Os três políticos de Limeira – o ex-prefeito Paulo Hadich (PSB), o ex-vereador e presidente da Câmara de Vereadores Eliseu Daniel (PSDB) e o empresário Lusenrique Quintal (PSD) – negaram as acusações de supostamente terem recebido dinheiro não declarado da Odebrecht para as eleições de 2012. Os nomes dos três, que disputaram a eleição naquele ano, apareceram nas delações de um executivo da Odebrecht feitas na Operação Lava Jato. A lista com todos os nomes – incluindo o de Hadich, Eliseu e Quintal – foi publicada por veículos como o jornal O Estado de S.Paulo online e pela revista Veja online e ficou conhecida como a lista de Fachin, em alusão ao nome do ministro Edson Fachin, relator da Lava Jato no STF (Supremo Tribunal Federal).
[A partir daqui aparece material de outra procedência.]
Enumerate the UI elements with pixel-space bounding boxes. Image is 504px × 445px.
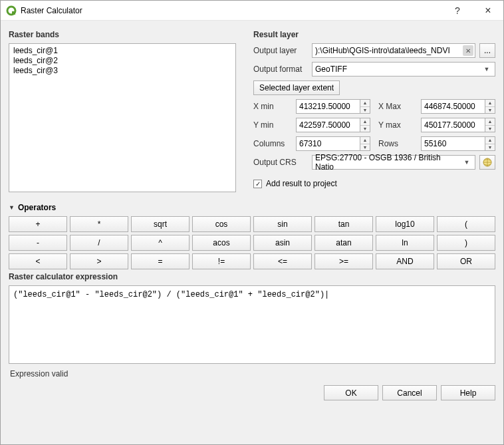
- operator-button[interactable]: cos: [192, 216, 251, 232]
- ymax-label: Y max: [378, 120, 413, 130]
- add-result-checkbox[interactable]: ✓ Add result to project: [253, 179, 337, 188]
- select-crs-button[interactable]: [479, 155, 495, 170]
- help-titlebar-button[interactable]: ?: [442, 1, 473, 21]
- chevron-down-icon: ▼: [481, 66, 492, 73]
- output-format-select[interactable]: GeoTIFF ▼: [312, 62, 495, 76]
- raster-bands-group: Raster bands leeds_cir@1 leeds_cir@2 lee…: [9, 27, 241, 198]
- operator-button[interactable]: >=: [315, 253, 373, 269]
- operators-group: ▼ Operators +*sqrtcossintanlog10(-/^acos…: [9, 202, 495, 269]
- operator-button[interactable]: tan: [315, 216, 373, 232]
- checkbox-checked-icon: ✓: [253, 180, 262, 188]
- expression-textarea[interactable]: ("leeds_cir@1" - "leeds_cir@2") / ("leed…: [9, 285, 495, 364]
- operator-button[interactable]: +: [9, 216, 67, 232]
- output-crs-select[interactable]: EPSG:27700 - OSGB 1936 / British Natio ▼: [312, 155, 475, 170]
- raster-calculator-dialog: Raster Calculator ? × Raster bands leeds…: [0, 0, 504, 445]
- ymax-input[interactable]: ▲▼: [421, 118, 495, 132]
- operator-button[interactable]: *: [70, 216, 128, 232]
- operator-button[interactable]: =: [131, 253, 189, 269]
- ymin-label: Y min: [253, 120, 288, 130]
- xmin-label: X min: [253, 102, 288, 111]
- operator-button[interactable]: sin: [253, 216, 312, 232]
- expression-group: Raster calculator expression ("leeds_cir…: [9, 273, 495, 364]
- columns-label: Columns: [253, 139, 288, 148]
- operator-button[interactable]: !=: [192, 253, 251, 269]
- operator-button[interactable]: <=: [253, 253, 312, 269]
- status-label: Expression valid: [9, 368, 495, 378]
- expression-title: Raster calculator expression: [9, 272, 495, 281]
- clear-output-icon[interactable]: ✕: [463, 45, 473, 56]
- operator-button[interactable]: log10: [376, 216, 434, 232]
- operator-button[interactable]: (: [437, 216, 495, 232]
- output-layer-label: Output layer: [253, 46, 308, 55]
- band-item[interactable]: leeds_cir@3: [12, 66, 233, 76]
- operator-button[interactable]: OR: [437, 253, 495, 269]
- operator-button[interactable]: AND: [376, 253, 434, 269]
- svg-rect-1: [12, 11, 15, 15]
- result-layer-group: Result layer Output layer ):\GitHub\QGIS…: [248, 27, 495, 198]
- band-item[interactable]: leeds_cir@1: [12, 46, 233, 56]
- qgis-icon: [6, 5, 17, 16]
- raster-bands-title: Raster bands: [9, 30, 236, 39]
- operators-title: Operators: [18, 203, 56, 212]
- cancel-button[interactable]: Cancel: [382, 385, 437, 400]
- columns-input[interactable]: ▲▼: [296, 136, 370, 151]
- output-format-label: Output format: [253, 65, 308, 74]
- rows-input[interactable]: ▲▼: [421, 136, 495, 151]
- operator-button[interactable]: asin: [253, 235, 312, 251]
- xmax-label: X Max: [378, 102, 413, 111]
- raster-bands-list[interactable]: leeds_cir@1 leeds_cir@2 leeds_cir@3: [9, 43, 236, 192]
- ok-button[interactable]: OK: [324, 385, 378, 400]
- browse-output-button[interactable]: ...: [479, 43, 495, 58]
- output-layer-input[interactable]: ):\GitHub\QGIS-intro\data\leeds_NDVI ✕: [312, 43, 475, 58]
- selected-layer-extent-button[interactable]: Selected layer extent: [253, 80, 340, 95]
- chevron-down-icon: ▼: [461, 159, 472, 166]
- add-result-label: Add result to project: [266, 179, 337, 188]
- collapse-triangle-icon[interactable]: ▼: [9, 204, 15, 211]
- operator-button[interactable]: ln: [376, 235, 434, 251]
- operator-button[interactable]: ): [437, 235, 495, 251]
- band-item[interactable]: leeds_cir@2: [12, 56, 233, 66]
- xmin-input[interactable]: ▲▼: [296, 99, 370, 114]
- xmax-input[interactable]: ▲▼: [421, 99, 495, 114]
- window-title: Raster Calculator: [21, 6, 442, 15]
- operator-button[interactable]: <: [9, 253, 67, 269]
- result-layer-title: Result layer: [253, 30, 495, 39]
- operator-button[interactable]: ^: [131, 235, 189, 251]
- dialog-footer: OK Cancel Help: [9, 385, 495, 400]
- ymin-input[interactable]: ▲▼: [296, 118, 370, 132]
- operator-button[interactable]: >: [70, 253, 128, 269]
- operator-button[interactable]: sqrt: [131, 216, 189, 232]
- operator-button[interactable]: atan: [315, 235, 373, 251]
- titlebar: Raster Calculator ? ×: [1, 1, 503, 21]
- dialog-body: Raster bands leeds_cir@1 leeds_cir@2 lee…: [1, 21, 503, 444]
- output-crs-label: Output CRS: [253, 158, 308, 167]
- rows-label: Rows: [378, 139, 413, 148]
- operator-button[interactable]: -: [9, 235, 67, 251]
- operator-button[interactable]: acos: [192, 235, 251, 251]
- help-button[interactable]: Help: [441, 385, 495, 400]
- close-titlebar-button[interactable]: ×: [473, 1, 503, 21]
- operator-button[interactable]: /: [70, 235, 128, 251]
Fachin determinou no início da semana o fim do sigilo de todos os inquéritos abertos para apurar irregularidades envolvendo políticos de todo o país após as delações de executivos e ex-executivos da construtora.
Ex-prefeito Paulo Hadich, vencedor daquela eleição, afirmou à Tribuna de Limeira não ter ideia de quem foi o delator, que gostaria de saber isso e não entende por que meu nome apareceu. “Não recebi dinheiro de forma lícita e muito menos ilícita da Odebrecht ou de qualquer outra empresa ligada a ela e muito menos de empresas que prestavam serviços à prefeitura”, comentou, afirmando ainda que teve dificuldade em obter recursos para aquela eleição. “Espero ter acesso à deleção, saber quem foi e porque citou meu nome”, disse.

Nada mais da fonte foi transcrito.